Some people in New Jersey are going to need long-term-care as they age and some are not. For many people, there just isn't any way to predict what will happen. This is partly why estate planning is so important. It's about more than drawing up a will and trust -- it's also about planning for the long term.
There used to be insurance companies that sold long-term-care insurance everywhere. Now, there are only about a dozen left, and their premiums have risen significantly. Someone buying the insurance for the first time can expect to pay about 30 percent more than those who purchased it less than 10 years ago. For those who have kept the insurance, premiums have risen sharply, with some people paying up to 77 percent more.
Insurance companies that sold this product failed to take into account how long people were going to live these days. They also didn't expect people to keep the coverage. These two facts are the main factors contributing to the decline in providers and the surge in premiums. So the question then becomes what to do about it.

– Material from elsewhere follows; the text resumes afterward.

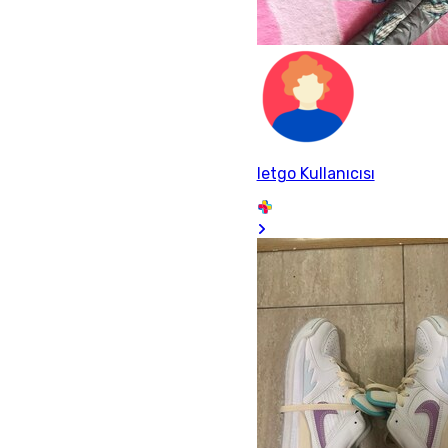
letgo Kullanıcısı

Making a contingency plan for what will happen if long-term-care is needed is a good start. When New Jersey residents sit down to discuss estate planning, it may be wise to explore the different options that may be available to save something extra just in case. Of course, there is still the option of purchasing a long-term-care policy, but that policy isn't going to cover what it used to and will cost more. That doesn't mean that it can't be of at least some help in the event it's needed. It simply means that it may not cover 100 percent of the care.